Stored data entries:
★ ★ ★

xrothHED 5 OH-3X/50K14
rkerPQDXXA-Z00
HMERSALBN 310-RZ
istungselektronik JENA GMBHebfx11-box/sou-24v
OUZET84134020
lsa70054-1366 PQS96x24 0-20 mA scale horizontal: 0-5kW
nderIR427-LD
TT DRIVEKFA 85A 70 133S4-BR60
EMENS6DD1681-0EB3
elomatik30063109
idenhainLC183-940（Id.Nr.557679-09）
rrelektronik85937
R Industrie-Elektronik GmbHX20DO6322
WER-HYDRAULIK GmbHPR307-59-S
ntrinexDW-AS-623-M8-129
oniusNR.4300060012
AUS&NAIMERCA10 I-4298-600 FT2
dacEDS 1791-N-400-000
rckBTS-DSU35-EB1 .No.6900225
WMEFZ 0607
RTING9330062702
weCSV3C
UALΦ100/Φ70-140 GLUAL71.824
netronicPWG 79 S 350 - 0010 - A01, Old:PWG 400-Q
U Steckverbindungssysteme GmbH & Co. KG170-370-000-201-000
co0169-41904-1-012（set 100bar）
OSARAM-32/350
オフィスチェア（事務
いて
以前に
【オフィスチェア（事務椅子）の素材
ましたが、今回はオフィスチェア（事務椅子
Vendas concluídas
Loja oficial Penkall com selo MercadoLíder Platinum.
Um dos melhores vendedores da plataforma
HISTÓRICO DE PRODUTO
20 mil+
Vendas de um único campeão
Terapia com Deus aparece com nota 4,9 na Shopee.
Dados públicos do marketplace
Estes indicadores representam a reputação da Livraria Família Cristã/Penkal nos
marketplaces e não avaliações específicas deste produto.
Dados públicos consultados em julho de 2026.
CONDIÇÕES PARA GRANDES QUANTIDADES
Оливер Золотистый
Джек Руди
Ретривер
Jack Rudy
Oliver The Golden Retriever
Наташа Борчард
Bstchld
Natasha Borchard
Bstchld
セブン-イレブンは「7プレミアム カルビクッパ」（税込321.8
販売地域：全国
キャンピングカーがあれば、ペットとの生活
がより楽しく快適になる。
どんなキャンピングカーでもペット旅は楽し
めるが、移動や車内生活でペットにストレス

★ ★ ★

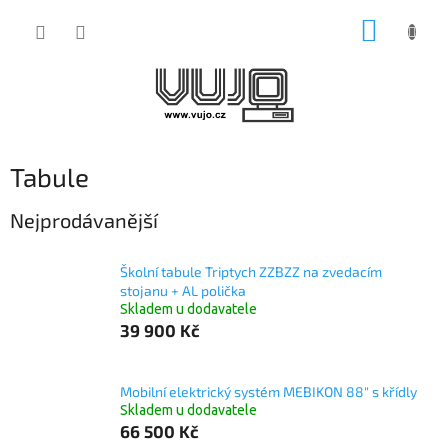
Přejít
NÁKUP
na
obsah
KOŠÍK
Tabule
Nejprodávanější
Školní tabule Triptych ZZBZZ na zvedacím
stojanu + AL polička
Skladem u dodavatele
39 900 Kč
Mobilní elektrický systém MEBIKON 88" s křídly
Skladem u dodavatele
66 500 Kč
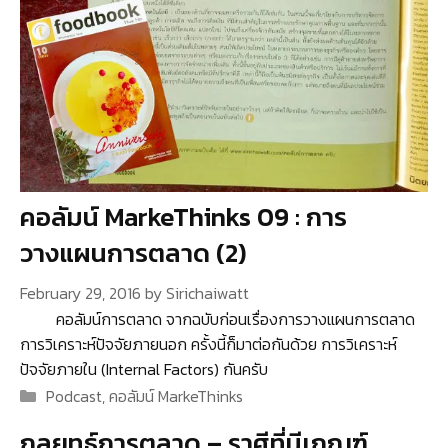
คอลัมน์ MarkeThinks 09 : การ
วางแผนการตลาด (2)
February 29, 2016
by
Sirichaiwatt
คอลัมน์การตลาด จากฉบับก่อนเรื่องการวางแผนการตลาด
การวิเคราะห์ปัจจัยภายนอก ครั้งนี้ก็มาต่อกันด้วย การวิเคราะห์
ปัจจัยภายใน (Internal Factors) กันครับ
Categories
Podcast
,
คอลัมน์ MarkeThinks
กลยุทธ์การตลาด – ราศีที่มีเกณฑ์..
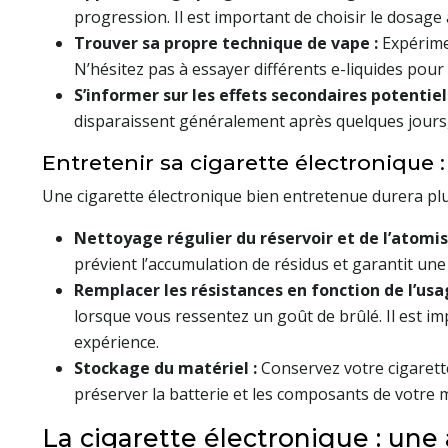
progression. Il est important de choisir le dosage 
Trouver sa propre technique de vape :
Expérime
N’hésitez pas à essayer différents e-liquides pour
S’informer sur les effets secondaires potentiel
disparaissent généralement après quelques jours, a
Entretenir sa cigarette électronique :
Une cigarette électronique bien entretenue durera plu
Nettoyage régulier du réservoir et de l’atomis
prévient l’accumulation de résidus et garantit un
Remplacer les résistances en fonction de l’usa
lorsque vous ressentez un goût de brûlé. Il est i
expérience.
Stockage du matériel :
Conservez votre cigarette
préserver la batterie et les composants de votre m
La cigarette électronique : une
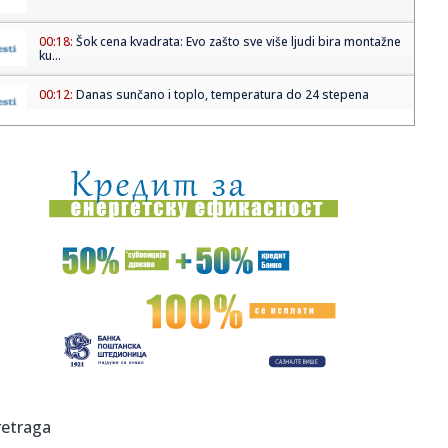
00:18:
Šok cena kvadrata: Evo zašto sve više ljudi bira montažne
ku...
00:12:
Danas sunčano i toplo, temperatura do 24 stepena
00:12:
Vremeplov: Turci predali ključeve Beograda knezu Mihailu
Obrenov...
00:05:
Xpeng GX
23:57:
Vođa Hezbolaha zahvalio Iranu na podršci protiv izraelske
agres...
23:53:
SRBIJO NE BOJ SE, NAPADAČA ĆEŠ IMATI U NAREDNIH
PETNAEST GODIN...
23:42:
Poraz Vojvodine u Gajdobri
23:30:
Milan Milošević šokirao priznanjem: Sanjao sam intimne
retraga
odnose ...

★ ★ ★

* _The problem_: What lines above contain the string "cigarette"? Copy all of them.

* _Response to the exercise_:
Entretenir sa cigarette électronique :
Une cigarette électronique bien entretenue durera plu
Conservez votre cigarette
La cigarette électronique : une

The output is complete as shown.